Eu nasci em Paracatu, Minas Geraís. Eu saí de lá com 10 anos. Eu vim para cá em 1951. Quando eu vim era no começo do garimpo, eu estava com 38 anos. Vim para cá com Deus, vim para garimpar. É bom, fui criado trabalhando mesmo. Eu trabalhava com o garimpo e roça. Aqui era cheio, aqui já existiram uns 3.000 mil garimpeiros aqui dentro, né, mais era bom. Aqui não tinha nada, nós construímos uma casa, uma casinha pequena para a escola. Depois foi evoluindo... aqui não tinha nem igreja, o padre vinha de vez em quando. Depois que veio, que construiu a Igreja o padre trouxe o santo, o São Jorge, aí o padre veio, então largou o nome de Baixa e colocou São Jorge, trocou de nome.

Quando eu trabalhava, dava muito dinheiro, agora não. Não trabalho mais no garimpo, o Ibama fechou, botou a gente para cá. O garimpo não tem procura, aí o Ibama veio e fechou; tirar cristal para guardar; deixa ele lá onde está.
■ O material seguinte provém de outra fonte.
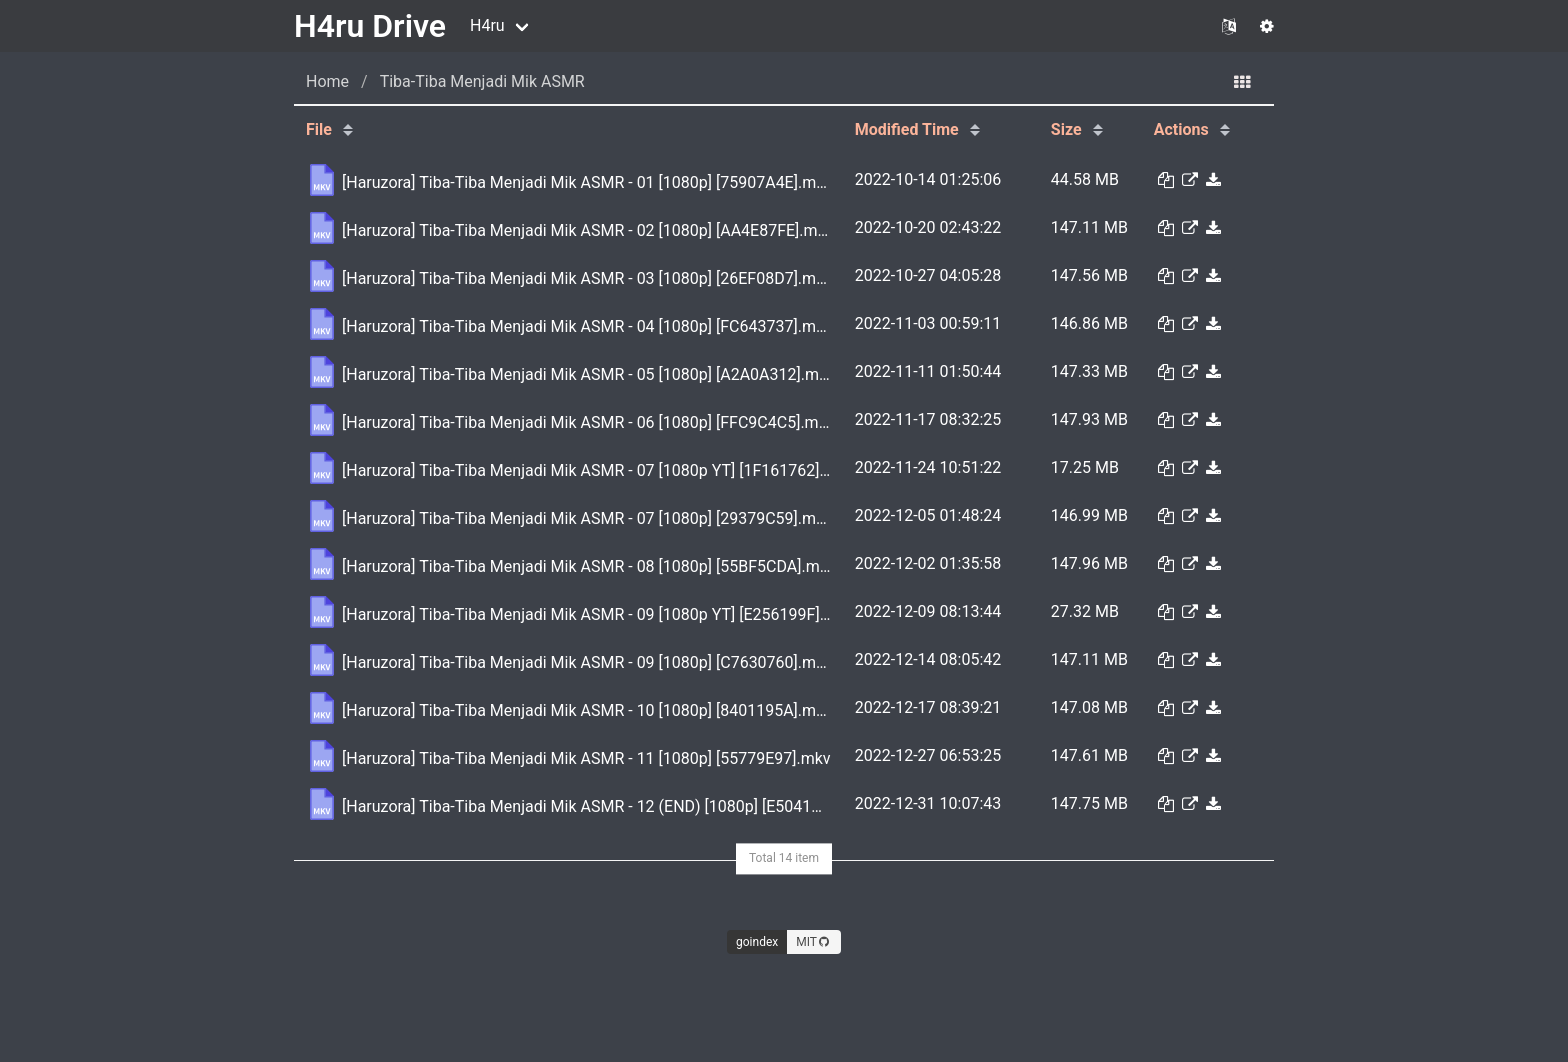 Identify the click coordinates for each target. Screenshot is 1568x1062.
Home (327, 81)
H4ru (487, 25)
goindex (757, 942)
É porque o caboclo, o trabalhador do garimpo, não tirava nada, então tirar cristal para não vender. A gente tira para vender, se não vende, o que vai fazer? Depois que acabou o garimpo, melhorou mais. Melhorou porque o povo está vivendo muito melhor do que na época do garimpo.

Mas depois foi o turismo que dominou mais para cá. Mas é muito bagunçado. Bagunçado demais, aqui no tempo do garimpo era melhor.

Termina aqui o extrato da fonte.